While MCD trends remain strong, signs of stress are creeping into the system. Importantly, the stress is not coming from difficult comparisons, but from stress being put on the franchise system that will impact sales trends in the coming months.
  • The biggest issues facing the MCD system stem from the Dollar menu and the aggressive move into beverages. I have written extensively about the Dollar menu and the problems with increasing traffic at the cost of margins. The move to broaden MCD's beverage platform is a completely separate subject, however, and the resulting issues will take time to manifest. In short, any beverage the company sells in a bottle or can in place of a fountain drink will carry a lower margin. Enough said!

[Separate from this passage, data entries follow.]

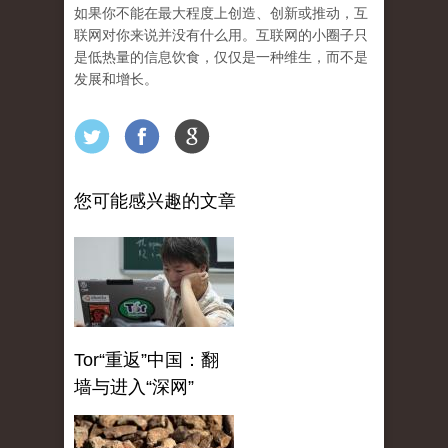
如果你不能在最大程度上创造、创新或推动，互
联网对你来说并没有什么用。互联网的小圈子只
是低热量的信息饮食，仅仅是一种维生，而不是
发展和增长。
您可能感兴趣的文章
Tor“重返”中国：翻
墙与进入“深网”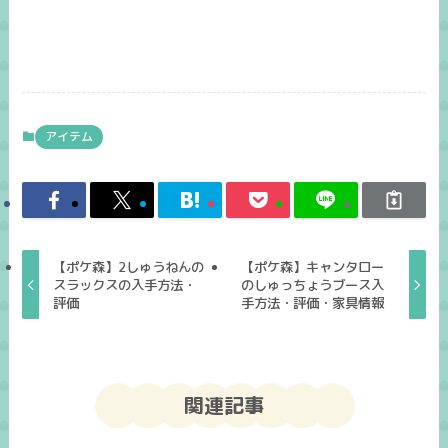
アイテム
【ポケ森】2しゅうねんの
【ポケ森】キャンタロー
スラックスの入手方法・
のしゅっちょうブース入
評価
手方法・評価・家具情報
関連記事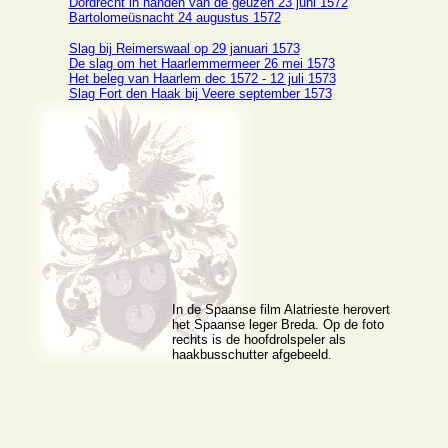
Dordrecht in handen van de geuzen 23 juni 1572
Bartolomeüsnacht 24 augustus 1572
Slag bij Reimerswaal op 29 januari 1573
De slag om het Haarlemmermeer 26 mei 1573
Het beleg van Haarlem dec 1572 - 12 juli 1573
Slag Fort den Haak bij Veere september 1573
In de Spaanse film Alatrieste herovert
het Spaanse leger Breda. Op de foto
rechts is de hoofdrolspeler als
haakbusschutter afgebeeld.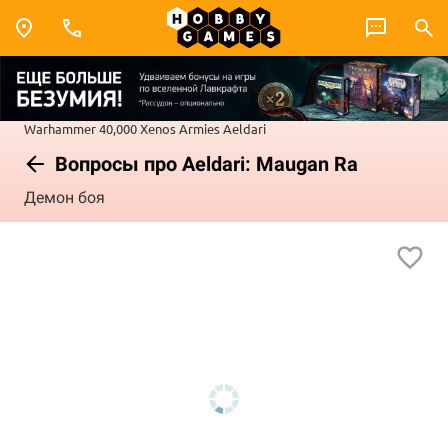
Warhammer 40,000
Xenos Armies
Aeldari
Вопросы про Aeldari: Maugan Ra
Демон боя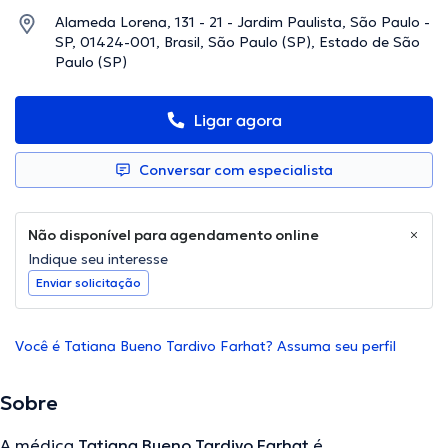
Alameda Lorena, 131 - 21 - Jardim Paulista, São Paulo -
SP, 01424-001, Brasil, São Paulo (SP), Estado de São
Paulo (SP)
Ligar agora
Conversar com especialista
Não disponível para agendamento online
Indique seu interesse
Enviar solicitação
Você é Tatiana Bueno Tardivo Farhat? Assuma seu perfil
Sobre
A médica
Tatiana Bueno Tardivo Farhat
é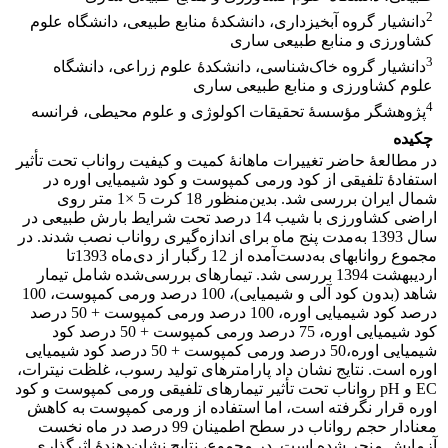
2
دانشیار گروه آبخیزداری، دانشکدۀ منابع طبیعی، دانشگاه علوم
کشاورزی و منابع طبیعی ساری
3
دانشیار گروه خاک‌شناسی، دانشکدۀ علوم زراعی، دانشگاه
علوم کشاورزی و منابع طبیعی ساری
4
پژوهشگر مؤسسۀ تحقیقات اکولوژی و علوم محیطی، فرانسه‌
چکیده
در مطالعۀ حاضر تغییرات ماهانۀ کمیت و کیفیت رواناب تحت تأثیر
استفادۀ تلفیقی از کود ورمی کمپوست و کود شیمیایی اوره در
شمال ایران بررسی شد. بدین‌منظور 18 کرت 5 ×1 متر روی
اراضی کشاورزی با شیب 14 درصد تحت شرایط بارش طبیعی در
سال 1393 به‌مدت پنج ماه برای اندازه‌گیری رواناب نصب شدند. در
مجموع رواناب‏های به‌دست‌آمده از 12 رگبار از دی‌ماه 1393تا
اردیبهشت 1394 بررسی شد. تیمارهای بررسی‌شده شامل تیمار
شاهد (بدون کود آلی و شیمیایی)، 100 درصد ورمی کمپوست، 100
درصد کود شیمیایی اوره، 100 درصد ورمی کمپوست + 50 درصد
کود شیمیایی اوره، 75 درصد ورمی کمپوست + 50 درصد کود
شیمیایی اوره،50 درصد ورمی کمپوست + 50 درصد کود شیمیایی
اوره است. نتایج نشان داد پارامترهای تولید رسوب، غلظت نیترات،
EC و pH رواناب تحت تأثیر تیمارهای تلفیقی ورمی کمپوست و کود
اوره قرار نگرفته است، اما استفاده از ورمی کمپوست به کاهش
معنا‏دار حجم رواناب در سطح اطمینان 99 درصد در ماه نخست
آزمایش منجر شده است. در مجموع، نتایج نشان‌دهندۀ اثرگذاری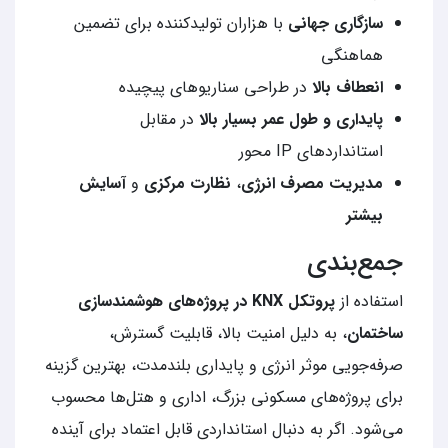
سازگاری جهانی
با هزاران تولیدکننده برای تضمین
هماهنگی
انعطاف بالا
در طراحی سناریوهای پیچیده
پایداری و طول عمر بسیار بالا
در مقابل
استانداردهای IP محور
مدیریت مصرف انرژی
،
نظارت مرکزی
و
آسایش
بیشتر
جمع‌بندی
استفاده از
پروتکل KNX در پروژه‌های هوشمندسازی
ساختمان
، به دلیل امنیت بالا، قابلیت گسترش،
صرفه‌جویی موثر انرژی‌ و پایداری بلندمدت، بهترین گزینه
برای پروژه‌های مسکونی بزرگ، اداری و هتل‌ها محسوب
می‌شود. اگر به دنبال استانداردی قابل اعتماد برای آینده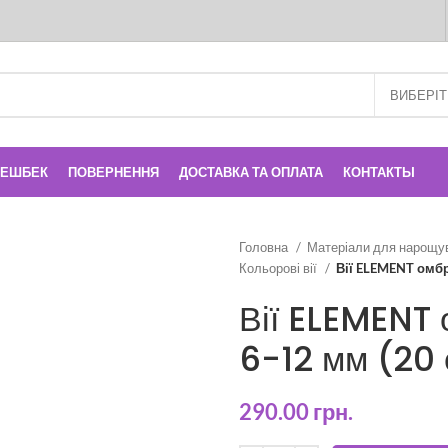
КЕШБЕК
ПОВЕРНЕННЯ
ДОСТАВКА ТА ОПЛАТА
КОНТАКТЫ
Головна
Матеріали для нарощу
Кольорові вії
Вії ELEMENT омбр
Вії ELEMENT 
6-12 мм (20
290.00
грн.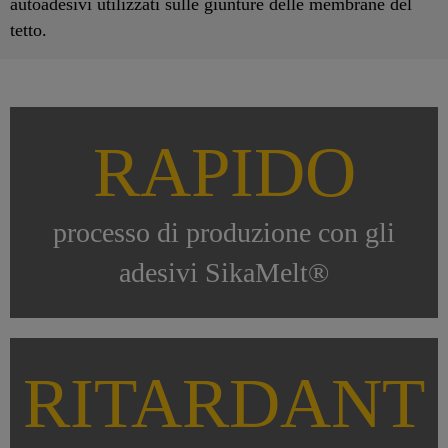
autoadesivi utilizzati sulle giunture delle membrane del
tetto.
RAPIDO
processo di produzione con gli
adesivi SikaMelt®
RITARDANT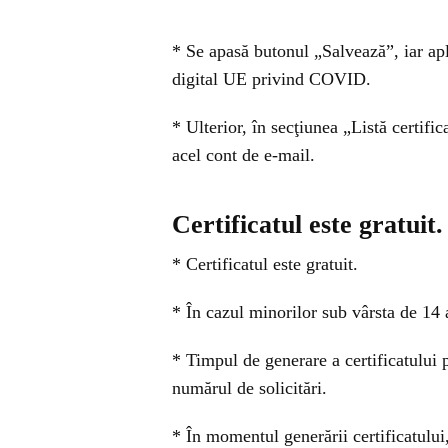
* Se apasă butonul „Salvează”, iar apli
digital UE privind COVID.
* Ulterior, în secţiunea „Listă certifi
acel cont de e-mail.
Certificatul este gratuit.
* Certificatul este gratuit.
* În cazul minorilor sub vârsta de 14 a
* Timpul de generare a certificatului p
numărul de solicitări.
* În momentul generării certificatului,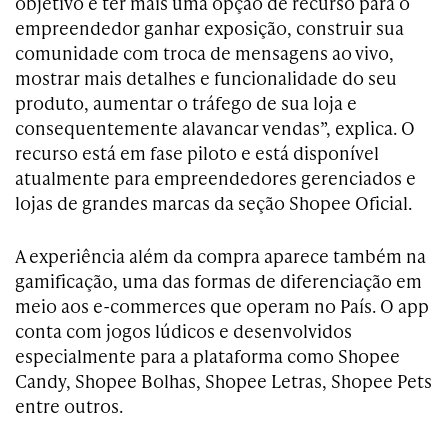
objetivo é ter mais uma opção de recurso para o
empreendedor ganhar exposição, construir sua
comunidade com troca de mensagens ao vivo,
mostrar mais detalhes e funcionalidade do seu
produto, aumentar o tráfego de sua loja e
consequentemente alavancar vendas”, explica. O
recurso está em fase piloto e está disponível
atualmente para empreendedores gerenciados e
lojas de grandes marcas da seção Shopee Oficial.
A experiência além da compra aparece também na
gamificação, uma das formas de diferenciação em
meio aos e-commerces que operam no País. O app
conta com jogos lúdicos e desenvolvidos
especialmente para a plataforma como Shopee
Candy, Shopee Bolhas, Shopee Letras, Shopee Pets
entre outros.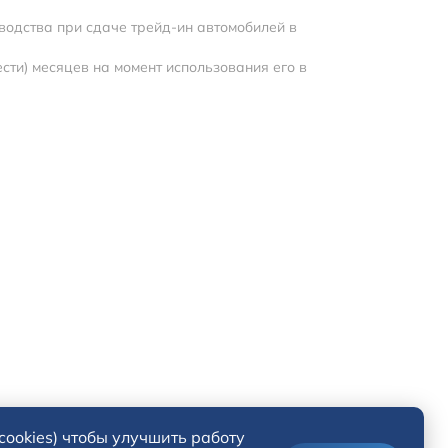
изводства при сдаче трейд-ин автомобилей в
сти) месяцев на момент использования его в
cookies) чтобы улучшить работу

  • Recently, McDonald's has seen its fair share of insider selling and apparently, institutional selling, too. We came across the two charts to the right on InsiderTrading.com. Over the past three quarters, there has been a clear trend among the investment community to sell McDonald's. In 4Q07, the last time the stock was in the high 50's, the net selling was the highest in four quarters.
  • In contrast to MCD, the trends at SBUX are completely reversed. In 1Q08, SBUX saw net buying from institutions for the first time in a year! The current owners of SBUX know the issues and understand that the brand and the company are on solid footing. All we need now is that first positive data point and the herd will follow.